Goal of the exercise: With the exception of the pictures, write out the data below precisely.
##### Data #####
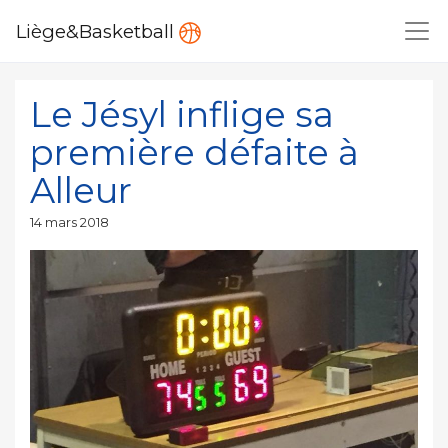
Liège&Basketball
Le Jésyl inflige sa
première défaite à
Alleur
Publié
14 mars 2018
le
#####
Answer area:
Liège&Basketball
Le Jésyl inflige sa
première défaite à
Alleur
Publié
14 mars 2018
le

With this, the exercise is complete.